But the online payment service gives sellers only 60 days to inform it of an error on a statement.

PayPal just sent out a "Notice of Policy Updates that includes the "Annual Error Resolution Notice" provision. Here's the fulltext of the email:

Dear (NAME),
We are making some changes to the PayPal User Agreement that will go into effect on October 30, 2015. If you're interested in all the details, take a look at our Policy Updates Page. Here are the highlights:

- We revised Section 3 to make it clear that our send money functionality requires that the person receiving funds create a PayPal account in order to receive the funds.

- Person to person payments will not be available for payments sent from Puerto Rico after October 30th.

These changes will be effective on October 30, 2015 for all U.S. users.

We are also sending you a copy of our Error Resolution Notice below to provide helpful information if you have a billing error or unauthorized transaction on your Account.

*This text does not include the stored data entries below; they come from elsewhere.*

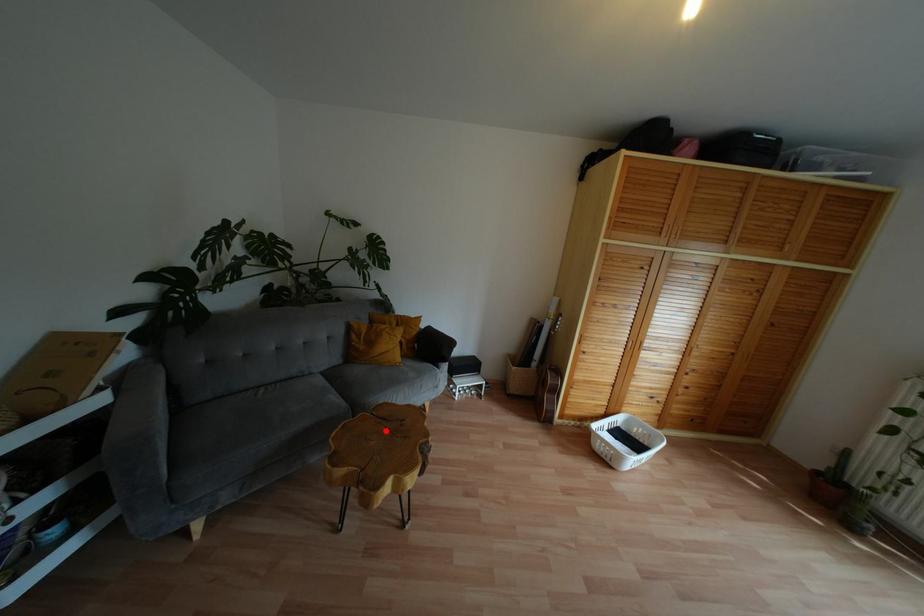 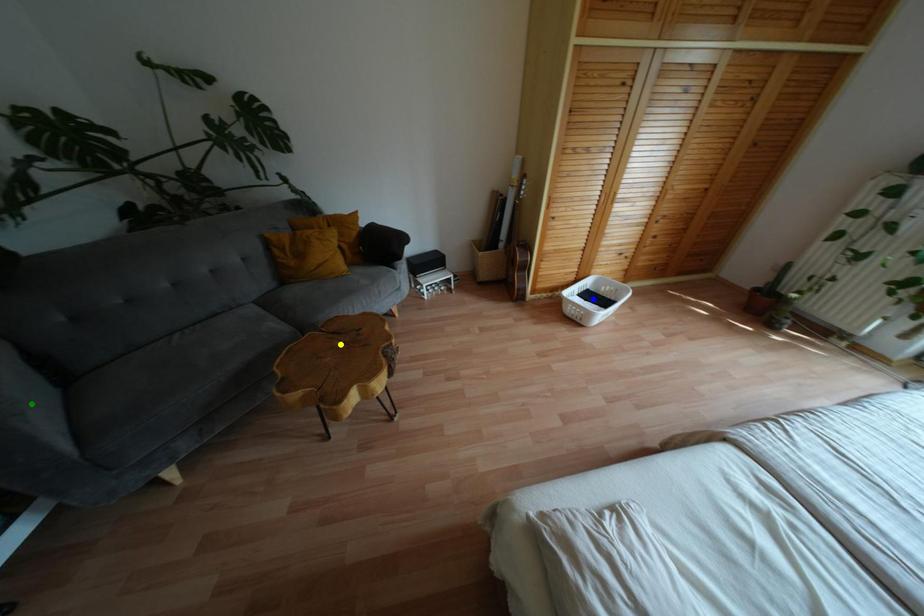 Question: I am providing you with two images of the same scene from different viewpoints. A red point is marked on the first image. You are given multiple points on the second image. Can you choose the point in image 2 that corresponds to the point in image 1?

Choices:
 (A) green point
 (B) blue point
 (C) yellow point

Answer: (C) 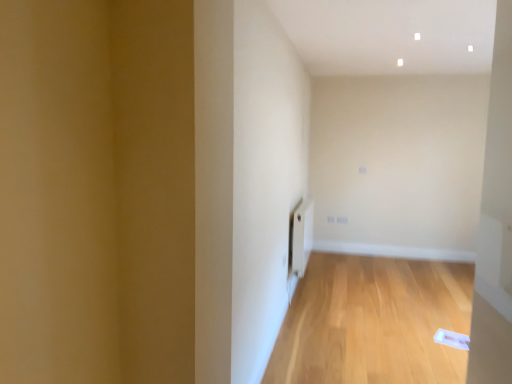 Identify the location of free spot to the right of white matte radiator at center. The width and height of the screenshot is (512, 384). (373, 286). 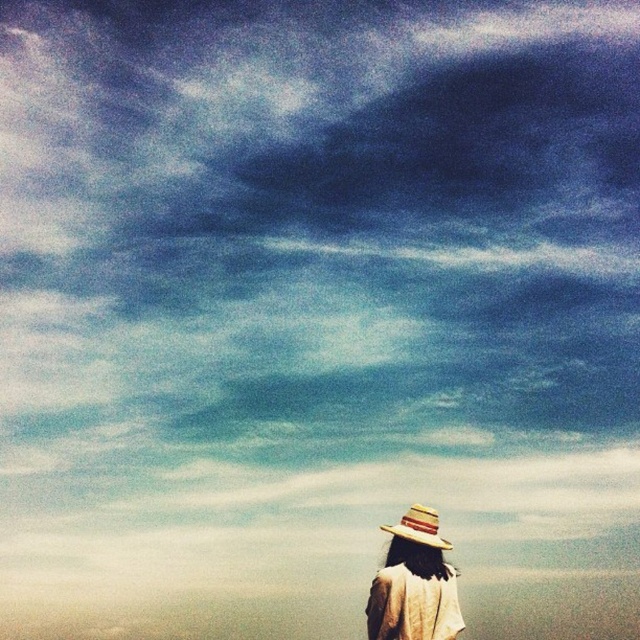 Question: Considering the relative positions of straw hat at lower center and natural straw hat at lower center in the image provided, where is straw hat at lower center located with respect to natural straw hat at lower center?

Choices:
 (A) right
 (B) left

Answer: (A)

Question: Which point is farther from the camera taking this photo?

Choices:
 (A) (440, 627)
 (B) (419, 522)

Answer: (B)

Question: Can you confirm if straw hat at lower center is bigger than natural straw hat at lower center?

Choices:
 (A) no
 (B) yes

Answer: (B)

Question: Which of the following is the closest to the observer?

Choices:
 (A) natural straw hat at lower center
 (B) straw hat at lower center

Answer: (B)

Question: Is straw hat at lower center to the left of natural straw hat at lower center from the viewer's perspective?

Choices:
 (A) no
 (B) yes

Answer: (A) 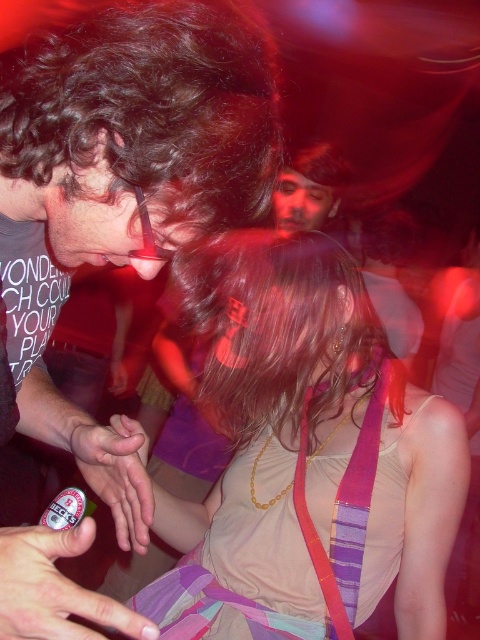 Question: Which point appears closest to the camera in this image?

Choices:
 (A) coord(20,237)
 (B) coord(25,563)

Answer: (B)

Question: Considering the relative positions of purple striped strap at center and matte skin hand at center in the image provided, where is purple striped strap at center located with respect to matte skin hand at center?

Choices:
 (A) below
 (B) above

Answer: (A)

Question: Is brown shiny hair at center further to camera compared to purple striped strap at center?

Choices:
 (A) yes
 (B) no

Answer: (B)

Question: Which point appears farthest from the camera in this image?

Choices:
 (A) (211, 540)
 (B) (128, 432)
 (C) (363, 509)

Answer: (A)

Question: Which point is farther from the camera taking this photo?

Choices:
 (A) (55, 580)
 (B) (344, 500)
 (C) (126, 465)
 (D) (245, 257)

Answer: (B)

Question: Is matte black shirt at center wider than matte skin hand at center?

Choices:
 (A) no
 (B) yes

Answer: (B) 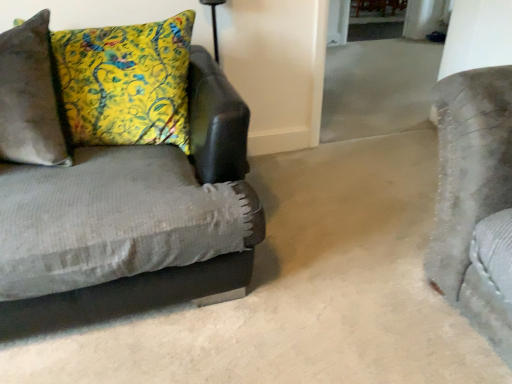 This screenshot has height=384, width=512. Describe the element at coordinates (126, 82) in the screenshot. I see `yellow floral pillow at left` at that location.

Where is `yellow floral pillow at left`? The image size is (512, 384). yellow floral pillow at left is located at coordinates (126, 82).

Locate an element on the screen. This screenshot has width=512, height=384. velvet gray couch at left is located at coordinates (132, 221).

This screenshot has width=512, height=384. Describe the element at coordinates (132, 221) in the screenshot. I see `velvet gray couch at left` at that location.

I want to click on yellow floral pillow at left, so click(x=126, y=82).

Considering the relative positions of velvet gray couch at left and yellow floral pillow at left in the image provided, is velvet gray couch at left to the right of yellow floral pillow at left from the viewer's perspective?

Yes.

Considering the positions of objects velvet gray couch at left and yellow floral pillow at left in the image provided, who is in front, velvet gray couch at left or yellow floral pillow at left?

velvet gray couch at left is closer to the camera.

Is point (0, 299) positioned after point (91, 105)?

That is False.

From the image's perspective, which object appears higher, velvet gray couch at left or yellow floral pillow at left?

yellow floral pillow at left appears higher in the image.

Consider the image. From a real-world perspective, is velvet gray couch at left beneath yellow floral pillow at left?

Yes.

Considering the sizes of objects velvet gray couch at left and yellow floral pillow at left in the image provided, who is thinner, velvet gray couch at left or yellow floral pillow at left?

With smaller width is yellow floral pillow at left.

Considering the sizes of objects velvet gray couch at left and yellow floral pillow at left in the image provided, who is shorter, velvet gray couch at left or yellow floral pillow at left?

yellow floral pillow at left.

Considering the sizes of objects velvet gray couch at left and yellow floral pillow at left in the image provided, who is smaller, velvet gray couch at left or yellow floral pillow at left?

With smaller size is yellow floral pillow at left.

Is velvet gray couch at left located outside yellow floral pillow at left?

Yes, velvet gray couch at left is not within yellow floral pillow at left.

Are velvet gray couch at left and yellow floral pillow at left located far from each other?

velvet gray couch at left is near yellow floral pillow at left, not far away.

Is yellow floral pillow at left at the back of velvet gray couch at left?

That's right, velvet gray couch at left is facing away from yellow floral pillow at left.

Looking at this image, how different are the orientations of velvet gray couch at left and yellow floral pillow at left in degrees?

The angular difference between velvet gray couch at left and yellow floral pillow at left is 15.8 degrees.

Measure the distance between velvet gray couch at left and yellow floral pillow at left.

velvet gray couch at left and yellow floral pillow at left are 11.05 inches apart from each other.

In the image, there is a yellow floral pillow at left. At what (x,y) coordinates should I click in order to perform the action: click on studio couch below it (from a real-world perspective). Please return your answer as a coordinate pair (x, y). Looking at the image, I should click on (132, 221).

Can you confirm if yellow floral pillow at left is positioned to the left of velvet gray couch at left?

Yes, yellow floral pillow at left is to the left of velvet gray couch at left.

Is yellow floral pillow at left further to camera compared to velvet gray couch at left?

That is True.

Is point (78, 63) positioned before point (42, 180)?

No, it is not.

From the image's perspective, is yellow floral pillow at left under velvet gray couch at left?

No.

From a real-world perspective, is yellow floral pillow at left positioned above or below velvet gray couch at left?

yellow floral pillow at left is above velvet gray couch at left.

Looking at their sizes, would you say yellow floral pillow at left is wider or thinner than velvet gray couch at left?

Clearly, yellow floral pillow at left has less width compared to velvet gray couch at left.

Based on the photo, considering the relative sizes of yellow floral pillow at left and velvet gray couch at left in the image provided, is yellow floral pillow at left shorter than velvet gray couch at left?

Indeed, yellow floral pillow at left has a lesser height compared to velvet gray couch at left.

Looking at the image, does yellow floral pillow at left seem bigger or smaller compared to velvet gray couch at left?

Considering their sizes, yellow floral pillow at left takes up less space than velvet gray couch at left.

Does yellow floral pillow at left contain velvet gray couch at left?

No, yellow floral pillow at left does not contain velvet gray couch at left.

Is yellow floral pillow at left beside velvet gray couch at left?

No.

Is velvet gray couch at left at the back of yellow floral pillow at left?

Yes, yellow floral pillow at left's orientation is away from velvet gray couch at left.

At what (x,y) coordinates should I click in order to perform the action: click on pillow above the velvet gray couch at left (from a real-world perspective). Please return your answer as a coordinate pair (x, y). This screenshot has width=512, height=384. Looking at the image, I should click on (126, 82).

Identify the location of pillow lying behind the velvet gray couch at left. (126, 82).

Find the location of a particular element. The image size is (512, 384). studio couch below the yellow floral pillow at left (from the image's perspective) is located at coordinates (132, 221).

Just remember that you can check out our Error Resolution Notice anytime by going to Section 12 of the PayPal User Agreement.

As always, if you need help or have any questions, give us a call or visit our Help Center. You can find the link on any page of our website.

Thank you for being a PayPal customer.

Sincerely,

PayPal

ANNUAL ERROR RESOLUTION NOTICE
The purpose of this notice is to provide you with important information about reporting errors in payments made using PayPal's services. You should keep this notice for future reference.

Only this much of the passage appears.